■ **WORK INSTRUCTION**
Scan the records that follow, and whenever a line has the word "товара", copy it.
++++++++
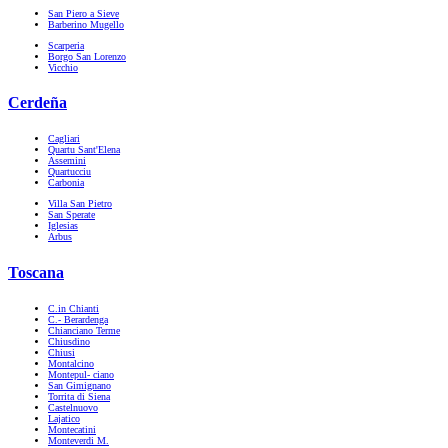
San Piero a Sieve
Barberino Mugello
Scarperia
Borgo San Lorenzo
Vicchio
Cerdeña
Cagliari
Quartu Sant'Elena
Assemini
Quartucciu
Carbonia
Villa San Pietro
San Sperate
Iglesias
Arbus
Toscana
C.in Chianti
C.- Berardenga
Chianciano Terme
Chiusdino
Chiusi
Montalcino
Montepul- ciano
San Gimignano
Torrita di Siena
Castelnuovo
Lajatico
Montecatini
Monteverdi M.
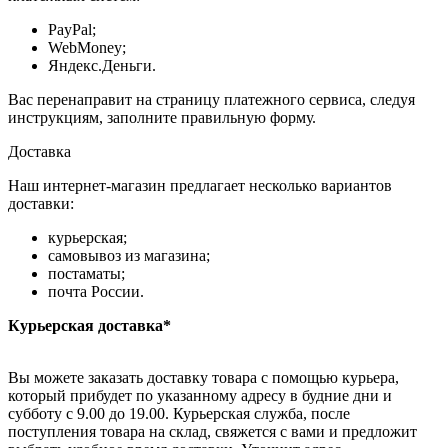
PayPal;
WebMoney;
Яндекс.Деньги.
Вас перенаправит на страницу платежного сервиса, следуя
инструкциям, заполните правильную форму.
Доставка
Наш интернет-магазин предлагает несколько вариантов
доставки:
курьерская;
самовывоз из магазина;
постаматы;
почта России.
Курьерская доставка*
Вы можете заказать доставку товара с помощью курьера,
который прибудет по указанному адресу в будние дни и
субботу с 9.00 до 19.00. Курьерская служба, после
поступления товара на склад, свяжется с вами и предложит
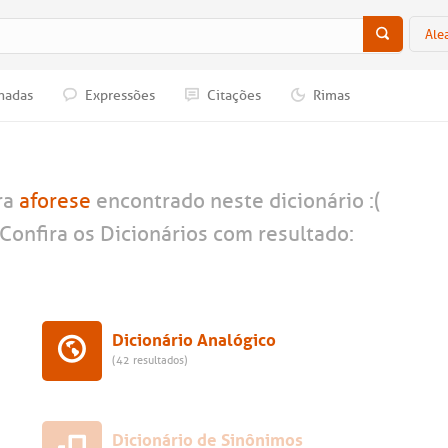
Ale
nadas
Expressões
Citações
Rimas
ra
aforese
encontrado neste dicionário :(
Confira os Dicionários com resultado:
Dicionário Analógico
(42 resultados)
Dicionário de Sinônimos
++++++++
■ **RESPONSE TO THE EXERCISE**
Вы можете заказать доставку товара с помощью курьера,
поступления товара на склад, свяжется с вами и предложит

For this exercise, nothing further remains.